Até o momento, no entanto, não há qualquer confirmação oficial por parte do governo iraniano sobre a suspensão das penas. A agência Reuters destacou que Teerã não havia anunciado previamente um plano formal de execuções em massa, tampouco divulgou informações que confirmem a interrupção das sentenças mencionadas pelo presidente americano.

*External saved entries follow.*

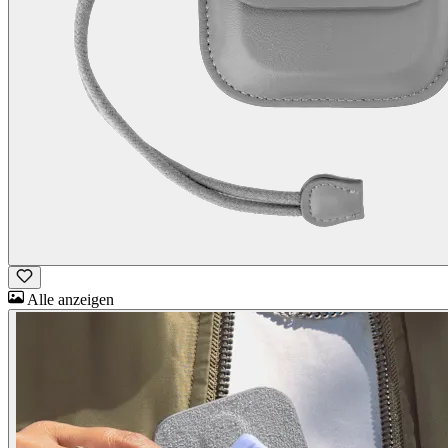
Alle anzeigen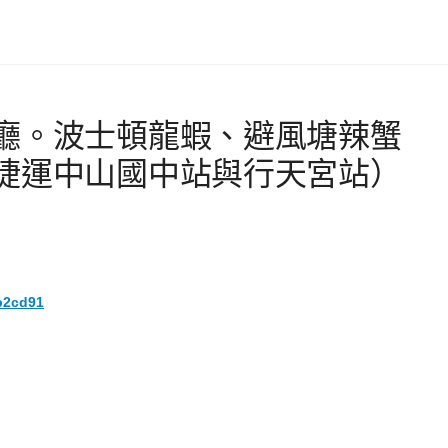
廳。波士頓龍蝦、避風塘辣蟹
捷運中山國中站與行天宮站）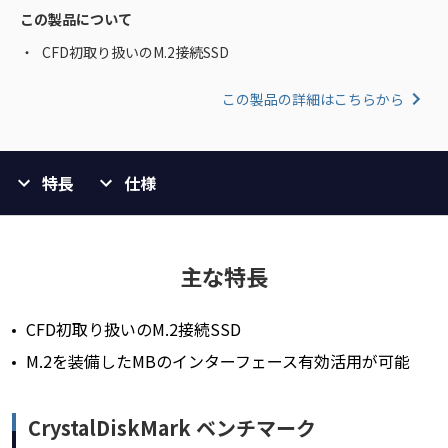
この製品について
CFD初取り扱いのM.2接続SSD
この製品の詳細はこちらから
特長
仕様
主な特長
CFD初取り扱いのM.2接続SSD
M.2を装備したMBのインターフェース有効活用が可能
CrystalDiskMark ベンチマーク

As declarações ocorrem em meio a uma série de protestos no Irã, iniciados em 28 de dezembro, inicialmente motivados por dificuldades econômicas e que evoluíram para manifestações mais amplas contra o regime teocrático. As mobilizações foram reprimidas com violência, segundo relatos de organizações internacionais de direitos humanos, que apontam números elevados de mortos, embora sem dados oficiais divulgados pelo governo iraniano.
Autoridades do país, por sua vez, informaram danos materiais decorrentes dos protestos. O aiatolá Ahmad Khatami afirmou que centenas de mesquitas foram danificadas, além de hospitais, ambulâncias e veículos de emergência. Com restrições severas ao acesso à internet, alguns cidadãos relataram ter deixado o Irã e cruzado fronteiras, como a da Turquia, para conseguir se comunicar com o exterior.